Séminaire Suzanne Scafe (London South Bank University)

Le Mardi, 17. octobre 2017 - 0:00
Salle 126 site Saint-Charles

Séminaire débutant à 18h

Performing Race, Gender and Freedom:
Mojisola Adebayo’s Moj of the Antarctic: an African Odyssey (2008) and Running a Thousand Miles for Freedom; or the Escape of William and Ellen Craft from Slavery (1860)

Although the name Ellen Craft does not appear in the title of Mojisolo Adebayo’s Moj of the Antarctic: an African Odyssey, Adebayo’s one-woman performance was developed, she has said, as a way of recovering the remarkable story of Ellen Craft’s escape from slavery. In this presentation, I argue that Adebayo’s performance constructs a complex relationship with an already complex narrative. It wrests Ellen Craft from her husband’s text but, rather than using the performance to present William’s ‘Ellen’ with an interiority his narrative scarcely offers her, it reconstitutes and relocates her within Adebayo’s own autobiographical narrative.

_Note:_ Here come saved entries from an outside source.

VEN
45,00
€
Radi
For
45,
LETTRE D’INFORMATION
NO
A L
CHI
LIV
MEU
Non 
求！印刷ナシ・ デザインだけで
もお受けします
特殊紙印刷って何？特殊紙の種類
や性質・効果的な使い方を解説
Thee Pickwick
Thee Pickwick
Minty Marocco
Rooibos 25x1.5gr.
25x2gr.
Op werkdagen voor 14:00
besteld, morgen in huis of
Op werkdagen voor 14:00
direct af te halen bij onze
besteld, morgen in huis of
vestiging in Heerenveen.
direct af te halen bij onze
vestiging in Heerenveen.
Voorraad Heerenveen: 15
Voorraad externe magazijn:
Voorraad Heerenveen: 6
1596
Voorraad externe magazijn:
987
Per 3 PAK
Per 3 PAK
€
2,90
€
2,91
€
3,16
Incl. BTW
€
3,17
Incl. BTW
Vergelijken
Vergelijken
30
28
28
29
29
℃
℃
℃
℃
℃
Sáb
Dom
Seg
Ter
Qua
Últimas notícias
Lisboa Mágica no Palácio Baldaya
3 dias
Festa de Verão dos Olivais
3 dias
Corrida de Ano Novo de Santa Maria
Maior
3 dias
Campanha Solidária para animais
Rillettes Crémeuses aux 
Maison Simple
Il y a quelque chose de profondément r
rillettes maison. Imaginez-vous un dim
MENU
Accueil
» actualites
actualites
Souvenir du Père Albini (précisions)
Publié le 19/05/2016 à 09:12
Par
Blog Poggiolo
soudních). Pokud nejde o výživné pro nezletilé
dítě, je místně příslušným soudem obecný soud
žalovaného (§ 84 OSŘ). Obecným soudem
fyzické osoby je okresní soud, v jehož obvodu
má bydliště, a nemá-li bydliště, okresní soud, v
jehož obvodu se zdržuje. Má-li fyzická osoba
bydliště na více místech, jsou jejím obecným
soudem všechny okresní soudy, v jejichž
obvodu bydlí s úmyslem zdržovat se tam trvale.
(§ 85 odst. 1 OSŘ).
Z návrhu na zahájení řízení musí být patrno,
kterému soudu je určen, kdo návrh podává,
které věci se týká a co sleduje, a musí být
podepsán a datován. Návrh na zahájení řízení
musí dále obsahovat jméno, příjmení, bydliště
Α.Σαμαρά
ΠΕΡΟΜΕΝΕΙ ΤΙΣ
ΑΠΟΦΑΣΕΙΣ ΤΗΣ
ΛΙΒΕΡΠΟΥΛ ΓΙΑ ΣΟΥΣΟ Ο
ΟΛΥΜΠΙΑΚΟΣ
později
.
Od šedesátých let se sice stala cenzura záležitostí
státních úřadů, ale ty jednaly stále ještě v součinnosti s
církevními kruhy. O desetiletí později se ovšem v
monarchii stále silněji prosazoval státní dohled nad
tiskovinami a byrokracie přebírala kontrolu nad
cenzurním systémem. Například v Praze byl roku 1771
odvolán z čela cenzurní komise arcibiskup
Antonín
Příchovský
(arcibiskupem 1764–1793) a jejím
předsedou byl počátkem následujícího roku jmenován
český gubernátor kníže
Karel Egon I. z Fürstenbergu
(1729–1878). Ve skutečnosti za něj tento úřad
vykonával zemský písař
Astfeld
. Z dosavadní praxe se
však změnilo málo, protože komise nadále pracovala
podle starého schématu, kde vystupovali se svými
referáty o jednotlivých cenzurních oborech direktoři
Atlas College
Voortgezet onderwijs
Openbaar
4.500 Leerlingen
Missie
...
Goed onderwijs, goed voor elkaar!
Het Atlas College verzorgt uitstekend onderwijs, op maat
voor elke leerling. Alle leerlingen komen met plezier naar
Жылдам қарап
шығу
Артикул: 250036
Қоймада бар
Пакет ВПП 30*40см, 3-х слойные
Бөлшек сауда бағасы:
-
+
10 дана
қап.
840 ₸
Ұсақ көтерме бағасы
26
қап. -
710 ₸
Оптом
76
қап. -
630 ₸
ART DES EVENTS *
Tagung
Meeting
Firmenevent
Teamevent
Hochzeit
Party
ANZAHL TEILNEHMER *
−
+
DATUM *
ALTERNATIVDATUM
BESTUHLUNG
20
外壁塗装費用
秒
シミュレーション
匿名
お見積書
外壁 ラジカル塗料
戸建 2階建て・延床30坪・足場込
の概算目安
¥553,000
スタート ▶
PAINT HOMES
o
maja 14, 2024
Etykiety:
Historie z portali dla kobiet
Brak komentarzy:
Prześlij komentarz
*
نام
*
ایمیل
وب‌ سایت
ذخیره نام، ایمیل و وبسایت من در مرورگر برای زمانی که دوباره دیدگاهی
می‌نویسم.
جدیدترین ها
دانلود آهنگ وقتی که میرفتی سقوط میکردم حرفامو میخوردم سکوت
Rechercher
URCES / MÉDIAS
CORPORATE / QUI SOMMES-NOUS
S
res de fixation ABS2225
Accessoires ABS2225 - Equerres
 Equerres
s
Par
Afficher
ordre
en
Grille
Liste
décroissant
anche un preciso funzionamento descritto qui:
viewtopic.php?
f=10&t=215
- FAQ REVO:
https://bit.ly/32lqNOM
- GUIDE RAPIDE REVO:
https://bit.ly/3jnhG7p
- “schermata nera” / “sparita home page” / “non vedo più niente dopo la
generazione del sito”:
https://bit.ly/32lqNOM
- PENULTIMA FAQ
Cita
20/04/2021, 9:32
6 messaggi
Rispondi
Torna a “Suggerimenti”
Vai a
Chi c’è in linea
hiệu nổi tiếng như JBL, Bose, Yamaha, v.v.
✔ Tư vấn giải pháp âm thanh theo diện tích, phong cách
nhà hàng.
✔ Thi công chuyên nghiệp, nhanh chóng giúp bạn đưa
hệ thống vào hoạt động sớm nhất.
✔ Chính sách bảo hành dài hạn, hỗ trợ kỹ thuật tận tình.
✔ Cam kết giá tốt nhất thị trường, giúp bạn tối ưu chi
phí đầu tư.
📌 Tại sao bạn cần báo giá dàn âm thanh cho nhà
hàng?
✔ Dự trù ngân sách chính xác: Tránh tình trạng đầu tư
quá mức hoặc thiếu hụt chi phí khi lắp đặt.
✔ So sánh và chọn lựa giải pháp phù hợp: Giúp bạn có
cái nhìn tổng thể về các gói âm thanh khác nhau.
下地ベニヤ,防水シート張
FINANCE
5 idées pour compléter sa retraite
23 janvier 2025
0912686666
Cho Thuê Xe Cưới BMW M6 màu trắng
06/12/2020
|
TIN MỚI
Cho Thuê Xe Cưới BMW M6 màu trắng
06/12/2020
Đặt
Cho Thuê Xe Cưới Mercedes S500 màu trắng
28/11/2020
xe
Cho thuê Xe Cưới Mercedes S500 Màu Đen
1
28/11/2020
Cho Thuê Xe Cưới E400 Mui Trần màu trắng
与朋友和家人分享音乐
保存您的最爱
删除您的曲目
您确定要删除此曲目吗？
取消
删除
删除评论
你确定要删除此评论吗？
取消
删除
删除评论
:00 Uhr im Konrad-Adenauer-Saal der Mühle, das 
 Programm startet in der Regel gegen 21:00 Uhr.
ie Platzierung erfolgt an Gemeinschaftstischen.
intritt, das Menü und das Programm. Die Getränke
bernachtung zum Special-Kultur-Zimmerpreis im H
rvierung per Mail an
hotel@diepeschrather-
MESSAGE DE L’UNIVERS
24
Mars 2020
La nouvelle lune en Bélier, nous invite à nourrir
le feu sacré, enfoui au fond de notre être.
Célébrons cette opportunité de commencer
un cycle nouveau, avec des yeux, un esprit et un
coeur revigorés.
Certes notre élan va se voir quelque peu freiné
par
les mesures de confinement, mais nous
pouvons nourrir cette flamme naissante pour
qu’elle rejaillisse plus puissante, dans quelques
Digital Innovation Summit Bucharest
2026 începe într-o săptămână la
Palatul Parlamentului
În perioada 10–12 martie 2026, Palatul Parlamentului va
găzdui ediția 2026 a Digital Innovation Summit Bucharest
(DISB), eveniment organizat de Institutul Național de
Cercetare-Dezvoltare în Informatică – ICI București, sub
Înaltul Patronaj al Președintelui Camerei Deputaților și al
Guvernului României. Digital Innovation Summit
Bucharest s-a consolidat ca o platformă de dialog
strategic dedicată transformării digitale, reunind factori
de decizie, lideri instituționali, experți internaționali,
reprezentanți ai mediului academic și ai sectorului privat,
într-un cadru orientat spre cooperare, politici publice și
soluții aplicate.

Central to both texts – the slave narrative and Adebayo’s performance – is the concept of identity as embodied performance: both exploit concepts gendered and racial passing in order to expose the constructedness of race and gender and to subvert the ideological underpinning of the institution of slavery. Both texts use and problematize history’s exclusions; both transgress multiple borders, and in the process subvert expectations of what constitutes an authentic self.  Although Ellen Craft’s life is illuminated in this work, Adebayo’s is not a mimetic biography: rather, this is a figurative, first person auto/biography of Ellen Craft, a “call and response” production (Bowen, 1984), originating in an “intimate, somatic engagement with the body of another” (Pineau, 2003: 41-3), while reflecting simultaneously the bodies of multiple others.  Devised in dialogue with the Crafts’ text and with the traditions of nineteenth-century slave narratives in which it is situated, this work addresses black women’s absence in nineteenth-century histories. I demonstrate that through its dense intertextuality, it self-consciously mirrors and exploits the genre’s instabilities and performative strategies, constructing new forms of African diasporic subjectivity and establishing and strengthening ties to a lost or misrepresented past.

Dans la mesure du possible, merci de visionner cette vidéo au préalable:  Moj of the Antarctic: an African Odyssey (available on Vimeo) https://vimeo.com/78667311

    

Suzanne Scafe is an Associate Professor in Caribbean and Postcolonial Literatures at London South Bank University.  Her recent work includes essays on Black British women’s autobiographical writing, published in the journals Changing English (17:2), Women: A Cultural Review (20:4), Life Writing (10:2) and for The Cambridge Companion to British Black and Asian Writing (2016).   She is the co-editor of a collection of essays, I Am Black/White/Yellow: The Black Body in Europe  (2007); two Special issues of Feminist Review, Creolization and Affect (2013) and Black British Feminism (2014)  and a Special Issue on Caribbean Women’s short fiction for the journal Short Fiction in Theory and Practice (2016). Suzanne Scafe is the Principal Investigator for an Arts and Humanities Council (UK) Research Network grant entitled African-Caribbean Women’s Mobility and Self-Fashioning in Post-Diaspora Contexts. The Network is co-hosted by the University of the West Indies, Mona Jamaica and the University of Toronto, Canada.

This presentation is taken from research that will contribute to a Special Issue Issue of the Journal of Commonwealth Literature entitled ‘Postcolonial Biographies’.